CROWD FULL OF ABLE-BODIED IDIOTS: (After ignoring me the first 10 times, they finally see me, and then politely move aside all of four inches. That’s 10 centimeters to those of you who were raised metric.)

Now, this might serve just fine for an able-bodied person who actually CAN become a four-inch wide person by simply turning sideways and shuffling along as if they were a crab. As you may have surmised by now from my ranting of the past few paragraphs, this is NOT so fine, however, for those of us who use walking aids (even if only part time). Which means the encounter between me and the Crowd Full of Able-Bodied Idiots must continue:

ME: Er, excuse me, please. EXCUSE ME. (Repeat as needed.)

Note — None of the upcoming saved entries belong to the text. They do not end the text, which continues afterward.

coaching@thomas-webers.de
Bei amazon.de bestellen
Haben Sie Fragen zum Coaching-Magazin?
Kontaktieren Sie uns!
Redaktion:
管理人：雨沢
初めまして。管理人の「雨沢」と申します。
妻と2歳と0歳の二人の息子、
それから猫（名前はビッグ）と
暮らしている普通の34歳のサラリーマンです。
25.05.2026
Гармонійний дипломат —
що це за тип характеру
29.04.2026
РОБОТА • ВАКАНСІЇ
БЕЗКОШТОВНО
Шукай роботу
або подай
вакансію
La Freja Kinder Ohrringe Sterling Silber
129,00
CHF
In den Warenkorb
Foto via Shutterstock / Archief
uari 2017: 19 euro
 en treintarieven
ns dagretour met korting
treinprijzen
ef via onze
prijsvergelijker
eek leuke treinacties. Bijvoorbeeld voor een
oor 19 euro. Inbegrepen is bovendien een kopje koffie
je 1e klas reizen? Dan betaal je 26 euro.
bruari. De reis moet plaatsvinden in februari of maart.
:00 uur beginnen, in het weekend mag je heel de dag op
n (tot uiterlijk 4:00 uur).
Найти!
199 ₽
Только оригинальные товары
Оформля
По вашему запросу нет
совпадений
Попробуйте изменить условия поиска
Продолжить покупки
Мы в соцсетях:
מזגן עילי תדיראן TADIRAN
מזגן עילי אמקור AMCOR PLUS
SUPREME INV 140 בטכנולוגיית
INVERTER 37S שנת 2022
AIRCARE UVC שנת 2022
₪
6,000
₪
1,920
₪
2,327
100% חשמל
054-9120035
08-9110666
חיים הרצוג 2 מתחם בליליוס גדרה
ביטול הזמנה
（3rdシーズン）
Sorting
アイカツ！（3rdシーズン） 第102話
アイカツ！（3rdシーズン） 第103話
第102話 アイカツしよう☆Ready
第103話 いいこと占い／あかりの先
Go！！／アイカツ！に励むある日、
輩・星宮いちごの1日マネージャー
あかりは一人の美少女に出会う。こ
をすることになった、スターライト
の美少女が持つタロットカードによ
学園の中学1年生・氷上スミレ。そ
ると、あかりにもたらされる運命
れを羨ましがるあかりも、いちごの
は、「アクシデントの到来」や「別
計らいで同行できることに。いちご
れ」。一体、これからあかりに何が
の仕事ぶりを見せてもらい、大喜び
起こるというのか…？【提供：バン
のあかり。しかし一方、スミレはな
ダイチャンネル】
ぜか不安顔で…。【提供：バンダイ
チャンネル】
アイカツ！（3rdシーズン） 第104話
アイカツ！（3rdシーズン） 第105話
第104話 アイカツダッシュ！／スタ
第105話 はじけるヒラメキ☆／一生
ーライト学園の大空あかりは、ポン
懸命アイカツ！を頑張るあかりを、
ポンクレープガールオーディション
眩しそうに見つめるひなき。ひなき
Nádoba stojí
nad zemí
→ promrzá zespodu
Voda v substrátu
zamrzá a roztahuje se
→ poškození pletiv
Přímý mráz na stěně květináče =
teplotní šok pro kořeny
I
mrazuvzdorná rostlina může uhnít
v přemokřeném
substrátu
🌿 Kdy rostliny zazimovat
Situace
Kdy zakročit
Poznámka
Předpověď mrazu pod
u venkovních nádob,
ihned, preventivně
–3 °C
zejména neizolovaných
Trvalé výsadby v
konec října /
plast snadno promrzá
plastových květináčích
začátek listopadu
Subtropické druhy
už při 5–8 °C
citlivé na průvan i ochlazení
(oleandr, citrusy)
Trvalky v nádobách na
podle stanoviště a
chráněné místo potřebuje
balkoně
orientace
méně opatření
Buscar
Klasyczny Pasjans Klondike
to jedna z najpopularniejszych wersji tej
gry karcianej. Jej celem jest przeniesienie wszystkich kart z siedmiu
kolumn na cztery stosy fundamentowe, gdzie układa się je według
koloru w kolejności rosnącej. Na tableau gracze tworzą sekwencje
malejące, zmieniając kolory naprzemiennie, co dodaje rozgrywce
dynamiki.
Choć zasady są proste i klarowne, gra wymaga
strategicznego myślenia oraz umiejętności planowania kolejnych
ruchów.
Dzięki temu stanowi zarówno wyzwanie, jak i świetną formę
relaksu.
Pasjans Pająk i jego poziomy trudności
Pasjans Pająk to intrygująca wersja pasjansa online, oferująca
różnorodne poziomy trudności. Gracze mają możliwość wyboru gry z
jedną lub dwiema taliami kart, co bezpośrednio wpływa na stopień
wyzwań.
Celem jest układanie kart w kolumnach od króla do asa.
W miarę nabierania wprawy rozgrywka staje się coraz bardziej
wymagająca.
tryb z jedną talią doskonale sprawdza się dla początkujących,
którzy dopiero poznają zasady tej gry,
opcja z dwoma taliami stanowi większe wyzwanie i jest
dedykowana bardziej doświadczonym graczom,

CROWD FULL OF ABLE-BODIED IDIOTS: (Upon finally realizing that, yes, it’s ME again. And, yes, I’m STILL asking them to move. Crowd Full Of etc. looks at me with exasperation. They don’t actually SAY, but you can just see them THINKING, “What on Earth is the MATTER with you, lady? Can’t you see, I’ve already moved a WHOLE FOUR INCHES for you!”)

ME: “Er, could you please move? I’m on crutches, I need more room.” (Thinking to myself, “Come’on people! I’m not a crab! I can’t use these and go sideways!)

CROWD FULL OF ABLE-BODIED IDIOTS: (Look at me blankly as if I’m speaking in gibberish. Or as if I’m being rudely ungrateful for not immediately pouncing upon the oh-so-generous WHOLE FOUR INCHES that they have so kindly granted me already, with cries of genuine joy and tears of ever-lasting gratitude.)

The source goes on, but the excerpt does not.